Démocratie américaine et démocratie européenne face à la militarisation du système global

 

Par Alain Joxe
Le Débat Stratégique n º76, sept 2004

Comme tous les quatre ans, le sort du monde paraît suspendu aux évaluations de l’opinion des citoyens américains chargés d’élire le Président, qui se veut Empereur du Monde commandant en chef d’une croisade. Mission délicate, hors démocratie : la guerre et la paix du monde entier sont confiées au corps électoral américain et, par là même, retirée au peuple européen comme aux autres.

Avec l’amorce d’une politique de défense de l’Union européenne, ce serait au tour des Européens, malgré leur désunion d’influencer l’opinion américaine si possible, pour contribuer à mettre fin à l’expédition d’Iraq. C’est en effet une guerre dans notre voisinage, particulièrement mal engagée, non seulement au vu de son " illégalisme " affiché, sa qualité d’action préemptive, offensive hors ONU, mais en termes de realpolitik par les erreurs politiques et militaires grossières commises par l’administration Bush et le désengagement irréversible des quelques alliés.

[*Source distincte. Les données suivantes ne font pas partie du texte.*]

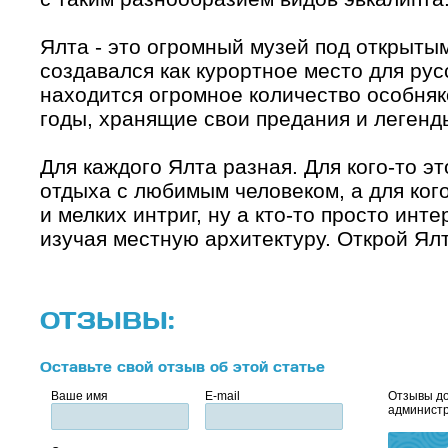
Ялта - это огромный музей под открытым
создавался как курортное место для рус
находится огромное количество особняк
годы, хранящие свои предания и легенд
Для каждого Ялта разная. Для кого-то э
отдыха с любимым человеком, а для кого
и мелких интриг, ну а кто-то просто инт
изучая местную архитектуру. Открой Ялт
ОТЗЫВЫ:
Оставьте свой отзыв об этой статье
Ваше имя
E-mail
Отзывы до
администр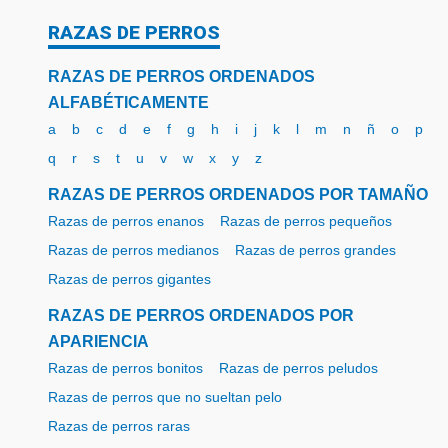
RAZAS DE PERROS
RAZAS DE PERROS ORDENADOS
ALFABÉTICAMENTE
a
b
c
d
e
f
g
h
i
j
k
l
m
n
ñ
o
p
q
r
s
t
u
v
w
x
y
z
RAZAS DE PERROS ORDENADOS POR TAMAÑO
Razas de perros enanos
Razas de perros pequeños
Razas de perros medianos
Razas de perros grandes
Razas de perros gigantes
RAZAS DE PERROS ORDENADOS POR
APARIENCIA
Razas de perros bonitos
Razas de perros peludos
Razas de perros que no sueltan pelo
Razas de perros raras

Dysfonctionnement de la démocratie des Etats Unis

Le sort du monde paraît donc suspendu aux pulsions morales et politiques d’une population relativement ignorante de l’état du monde, naïvement convaincue de l’honnêteté acceptable de ses dirigeants et quadrillée par un système bi-partisan strict où deux partis restent liés " au centre " par une continuité complice. Dans cette démocratie, les débats publics vont très loin dans l’attaque du président en place, même si les programmes de l’opposition démocrate sont prudents et donc peu différents du programme républicain. Le débat se déroule à un niveau imprécis, fait d’attaques brutales, destiné au peuple et à un niveau précis fait de nuances dans une direction commune, destiné à l’oligarchie.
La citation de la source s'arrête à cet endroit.